Close friends of Madonna or Mariah may already have had that pleasure,
but for everyone else a new technology called Vocaloid may offer the
next best thing. Developed at Pompeu Fabra University in Spain and
financed by the Yamaha Corporation, the software, which is due to be
released to consumers in January, allows users to cast their own (or
anyone else's) songs in a disembodied but exceedingly life-like
concert-quality voice. Just as a synthesizer might be programmed to play
a series of notes like a violin one time and then like a tuba the next,
a computer equipped with Vocaloid will be able to "sing" whatever
combination of notes and words a user feeds it. The first generation of
the software will be available for $200. But its arrival raises the
prospect of a time when anyone with a laptop will be able to repurpose
any singer's voice or even bring long-gone virtuosos back to life. In an
era when our most popular singers are marketed in every conceivable way
— dolls, T-shirts, notebooks, make-up lines — the voice may become one
more extension of a pop-star brand.

The human voice has proven the most difficult of all sounds to
synthesize. Digital technology can produce something clear enough to
convey meaning, but only in a clipped monotone that sounds more like a
robot than a real live person. A convincing human voice, spoken or sung,
with all its complex, flowing articulations and quivering uncertainties
has been unattainable. Yamaha has not yet made Vocaloid available for
scrutiny, but judging by some early samples and demonstrations, the
company seem to have made that quantum leap.

You can think of the software as a kind of audio font: musical notation
and lyrics can be translated into the chosen voice, then saved for
replay, just as a word processor might translate a text into Helvetica
or Times New Roman and print it out as many times as you like.

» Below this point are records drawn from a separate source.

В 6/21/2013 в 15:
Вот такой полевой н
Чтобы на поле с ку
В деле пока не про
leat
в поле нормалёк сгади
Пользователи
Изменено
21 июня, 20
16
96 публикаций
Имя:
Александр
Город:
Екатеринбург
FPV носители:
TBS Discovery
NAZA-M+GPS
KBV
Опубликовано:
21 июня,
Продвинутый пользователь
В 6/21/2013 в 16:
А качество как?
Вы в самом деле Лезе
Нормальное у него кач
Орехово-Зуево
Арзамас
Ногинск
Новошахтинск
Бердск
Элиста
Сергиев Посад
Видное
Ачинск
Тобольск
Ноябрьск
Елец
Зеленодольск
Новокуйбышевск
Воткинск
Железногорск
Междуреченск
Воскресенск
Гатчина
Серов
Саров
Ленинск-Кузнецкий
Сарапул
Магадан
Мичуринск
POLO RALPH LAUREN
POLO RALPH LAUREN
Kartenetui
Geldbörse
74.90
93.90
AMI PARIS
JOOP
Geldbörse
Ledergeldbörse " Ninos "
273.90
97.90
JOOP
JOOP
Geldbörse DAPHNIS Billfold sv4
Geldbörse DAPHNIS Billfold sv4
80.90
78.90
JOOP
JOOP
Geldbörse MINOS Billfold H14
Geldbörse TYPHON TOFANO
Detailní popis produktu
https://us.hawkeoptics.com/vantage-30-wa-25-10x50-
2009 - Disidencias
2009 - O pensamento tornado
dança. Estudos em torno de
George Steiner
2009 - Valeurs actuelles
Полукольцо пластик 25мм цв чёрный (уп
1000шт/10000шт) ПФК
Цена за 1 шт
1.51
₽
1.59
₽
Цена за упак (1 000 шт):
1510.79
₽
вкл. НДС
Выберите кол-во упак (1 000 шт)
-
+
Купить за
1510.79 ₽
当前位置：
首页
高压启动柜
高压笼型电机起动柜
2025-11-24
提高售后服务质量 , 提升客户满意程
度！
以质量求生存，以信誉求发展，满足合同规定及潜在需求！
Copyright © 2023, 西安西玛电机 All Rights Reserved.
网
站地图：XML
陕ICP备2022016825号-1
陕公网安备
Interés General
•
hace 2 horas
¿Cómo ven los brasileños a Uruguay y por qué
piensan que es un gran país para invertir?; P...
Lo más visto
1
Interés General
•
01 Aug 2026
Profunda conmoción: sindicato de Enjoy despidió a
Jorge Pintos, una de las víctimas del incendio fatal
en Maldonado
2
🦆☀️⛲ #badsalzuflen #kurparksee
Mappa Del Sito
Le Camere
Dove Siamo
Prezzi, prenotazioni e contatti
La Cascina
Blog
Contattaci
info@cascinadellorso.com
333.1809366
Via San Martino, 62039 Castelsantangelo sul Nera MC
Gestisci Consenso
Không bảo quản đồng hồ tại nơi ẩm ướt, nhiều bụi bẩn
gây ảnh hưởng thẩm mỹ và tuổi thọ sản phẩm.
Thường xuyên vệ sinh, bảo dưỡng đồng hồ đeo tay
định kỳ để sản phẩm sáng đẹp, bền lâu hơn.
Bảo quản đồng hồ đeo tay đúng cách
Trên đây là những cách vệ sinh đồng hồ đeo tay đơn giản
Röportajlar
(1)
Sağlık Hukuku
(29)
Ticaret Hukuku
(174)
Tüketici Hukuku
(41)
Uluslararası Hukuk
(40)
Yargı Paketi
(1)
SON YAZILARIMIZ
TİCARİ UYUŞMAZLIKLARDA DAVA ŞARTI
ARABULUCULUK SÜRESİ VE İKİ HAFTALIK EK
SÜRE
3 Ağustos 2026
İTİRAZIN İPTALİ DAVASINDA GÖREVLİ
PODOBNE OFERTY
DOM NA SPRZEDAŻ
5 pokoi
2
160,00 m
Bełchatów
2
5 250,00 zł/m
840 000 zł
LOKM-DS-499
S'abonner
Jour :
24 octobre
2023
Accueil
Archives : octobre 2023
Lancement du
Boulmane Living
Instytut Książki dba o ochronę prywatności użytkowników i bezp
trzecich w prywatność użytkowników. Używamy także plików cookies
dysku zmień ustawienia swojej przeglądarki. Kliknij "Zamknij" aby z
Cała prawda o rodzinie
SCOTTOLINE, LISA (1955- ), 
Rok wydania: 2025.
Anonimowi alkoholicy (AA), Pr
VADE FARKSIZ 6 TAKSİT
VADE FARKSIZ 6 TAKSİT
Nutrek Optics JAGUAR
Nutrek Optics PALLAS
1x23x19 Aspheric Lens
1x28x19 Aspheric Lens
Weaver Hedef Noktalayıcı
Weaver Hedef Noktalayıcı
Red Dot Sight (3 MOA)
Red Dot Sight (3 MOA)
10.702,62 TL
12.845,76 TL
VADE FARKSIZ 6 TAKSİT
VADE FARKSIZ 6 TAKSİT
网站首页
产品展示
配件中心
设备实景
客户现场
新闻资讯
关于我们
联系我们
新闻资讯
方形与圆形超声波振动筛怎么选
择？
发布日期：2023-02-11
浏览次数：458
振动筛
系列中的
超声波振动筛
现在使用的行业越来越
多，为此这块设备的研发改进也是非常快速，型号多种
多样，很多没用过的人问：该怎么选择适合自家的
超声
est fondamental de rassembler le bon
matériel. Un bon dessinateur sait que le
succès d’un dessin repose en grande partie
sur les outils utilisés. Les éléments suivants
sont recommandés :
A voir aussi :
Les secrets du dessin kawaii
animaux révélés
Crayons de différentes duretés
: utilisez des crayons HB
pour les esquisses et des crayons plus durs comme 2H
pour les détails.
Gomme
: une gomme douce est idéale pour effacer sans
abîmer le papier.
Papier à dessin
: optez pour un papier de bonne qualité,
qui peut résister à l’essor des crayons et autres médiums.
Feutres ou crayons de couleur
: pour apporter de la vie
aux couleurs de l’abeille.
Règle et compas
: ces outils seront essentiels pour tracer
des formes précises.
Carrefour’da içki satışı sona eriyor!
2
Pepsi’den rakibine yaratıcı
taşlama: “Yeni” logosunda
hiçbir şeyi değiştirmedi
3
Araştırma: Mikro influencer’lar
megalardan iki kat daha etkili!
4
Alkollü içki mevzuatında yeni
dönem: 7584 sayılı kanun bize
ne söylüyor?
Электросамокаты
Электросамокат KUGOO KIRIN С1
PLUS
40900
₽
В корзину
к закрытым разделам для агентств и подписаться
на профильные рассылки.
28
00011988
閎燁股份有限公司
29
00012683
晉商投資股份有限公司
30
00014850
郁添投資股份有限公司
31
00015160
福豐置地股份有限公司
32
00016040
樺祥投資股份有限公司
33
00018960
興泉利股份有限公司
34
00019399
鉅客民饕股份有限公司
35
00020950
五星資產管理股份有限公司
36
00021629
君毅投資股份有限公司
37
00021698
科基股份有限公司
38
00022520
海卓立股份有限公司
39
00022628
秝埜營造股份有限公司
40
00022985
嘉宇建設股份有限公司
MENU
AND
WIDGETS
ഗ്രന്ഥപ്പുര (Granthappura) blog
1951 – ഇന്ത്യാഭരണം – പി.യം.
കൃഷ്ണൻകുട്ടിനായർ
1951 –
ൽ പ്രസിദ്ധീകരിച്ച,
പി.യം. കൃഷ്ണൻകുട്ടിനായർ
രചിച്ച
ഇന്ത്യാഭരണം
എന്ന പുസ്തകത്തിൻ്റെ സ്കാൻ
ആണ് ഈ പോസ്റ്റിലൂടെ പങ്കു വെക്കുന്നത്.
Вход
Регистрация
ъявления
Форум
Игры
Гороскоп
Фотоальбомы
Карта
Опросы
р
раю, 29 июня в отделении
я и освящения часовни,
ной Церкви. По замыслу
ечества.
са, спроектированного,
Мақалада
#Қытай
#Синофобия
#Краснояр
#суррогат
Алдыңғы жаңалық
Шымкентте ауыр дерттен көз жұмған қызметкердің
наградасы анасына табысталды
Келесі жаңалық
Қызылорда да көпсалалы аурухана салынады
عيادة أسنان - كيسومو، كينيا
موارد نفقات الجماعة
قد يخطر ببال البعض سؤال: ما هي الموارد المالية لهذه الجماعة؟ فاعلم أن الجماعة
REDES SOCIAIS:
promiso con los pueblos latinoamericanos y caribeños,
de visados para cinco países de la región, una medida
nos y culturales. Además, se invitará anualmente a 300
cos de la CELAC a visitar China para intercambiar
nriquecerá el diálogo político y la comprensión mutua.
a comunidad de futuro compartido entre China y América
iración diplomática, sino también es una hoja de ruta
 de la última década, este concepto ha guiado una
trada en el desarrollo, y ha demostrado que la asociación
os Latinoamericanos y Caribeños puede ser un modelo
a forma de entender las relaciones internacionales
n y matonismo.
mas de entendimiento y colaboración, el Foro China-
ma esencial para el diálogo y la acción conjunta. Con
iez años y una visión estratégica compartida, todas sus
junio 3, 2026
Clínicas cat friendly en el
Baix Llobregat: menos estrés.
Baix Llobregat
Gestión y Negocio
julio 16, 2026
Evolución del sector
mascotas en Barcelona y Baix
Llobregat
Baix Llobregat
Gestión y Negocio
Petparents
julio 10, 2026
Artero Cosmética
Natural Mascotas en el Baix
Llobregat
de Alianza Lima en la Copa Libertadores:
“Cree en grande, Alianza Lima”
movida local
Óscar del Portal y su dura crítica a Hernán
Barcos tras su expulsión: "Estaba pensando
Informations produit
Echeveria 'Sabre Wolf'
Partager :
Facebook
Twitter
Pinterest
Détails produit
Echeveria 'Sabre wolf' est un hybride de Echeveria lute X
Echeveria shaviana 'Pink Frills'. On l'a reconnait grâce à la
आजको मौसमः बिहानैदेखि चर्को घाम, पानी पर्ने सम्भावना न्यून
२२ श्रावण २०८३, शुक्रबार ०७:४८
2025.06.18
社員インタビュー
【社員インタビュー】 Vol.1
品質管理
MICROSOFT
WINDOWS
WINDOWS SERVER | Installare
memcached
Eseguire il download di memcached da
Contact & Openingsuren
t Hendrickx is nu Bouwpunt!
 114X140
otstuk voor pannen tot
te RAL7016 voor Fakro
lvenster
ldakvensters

These fonts are made up of a database of phonemes, the basic sounds that
make up any language. To create the database, technicians record a
singer performing as many as 60 pages of scripted articulations (like
"epp, pep, lep"). Assorted pitches and techniques like glissandos and
legatos are also thrown in the mix; with all the combinations, the
process takes a week of five-hour singing days. The resultant font is
"reminiscent" of the singer's voice, says Ed Stratton, the managing
director of Zero-G Limited, a London-based company that has licensed the
Vocaloid technology.

Zero-G is using Vocaloid to create the first of these fonts: Leon,
described as a "Virtual Soul Vocalist," and Lola, his female
counterpart. The digitized duo will make their debut in January at the
International Music Products Association conference in Anaheim, Calif.

The technology first attracted attention in March at Musikmesse, an
annual music technology conference in Germany. Paul White, the editor of
the British audio gear magazine Sound on Sound, was there for the
demonstration. "A few simple tools were used to adjust inflection, tone,
vibrato and so on," wrote Mr. White. "Within minutes, the computer was
singing like a professional!" A Vocaloid version of the song "Amazing
Grace" — recorded with prototype technology, yet still more human
sounding than any previous vocal synthesis — was released on Yamaha's
Web site shortly after the conference. Quickly, that sample drew links
from sites in the Netherlands, Germany, France, Japan, Russia and the
United States, setting Internet message boards and chat rooms buzzing.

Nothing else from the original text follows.